▸ Given records

____________________

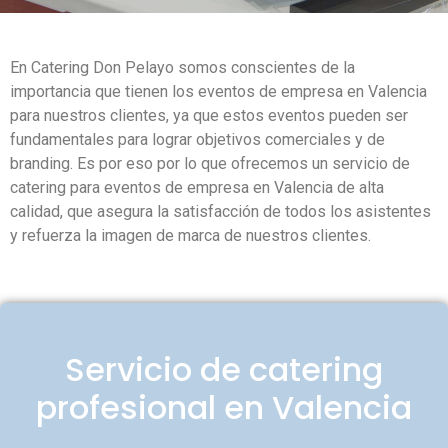
En Catering Don Pelayo somos conscientes de la
importancia que tienen los eventos de empresa en Valencia
para nuestros clientes, ya que estos eventos pueden ser
fundamentales para lograr objetivos comerciales y de
branding. Es por eso por lo que ofrecemos un servicio de
catering para eventos de empresa en Valencia de alta
calidad, que asegura la satisfacción de todos los asistentes
y refuerza la imagen de marca de nuestros clientes.
Servicio de catering
profesional en Valencia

____________________

▸ What you should do
Extract the full listing above verbatim; pictures are to be left out of the copy.

▸ Task result
En Catering Don Pelayo somos conscientes de la
importancia que tienen los eventos de empresa en Valencia
para nuestros clientes, ya que estos eventos pueden ser
fundamentales para lograr objetivos comerciales y de
branding. Es por eso por lo que ofrecemos un servicio de
catering para eventos de empresa en Valencia de alta
calidad, que asegura la satisfacción de todos los asistentes
y refuerza la imagen de marca de nuestros clientes.
Servicio de catering
profesional en Valencia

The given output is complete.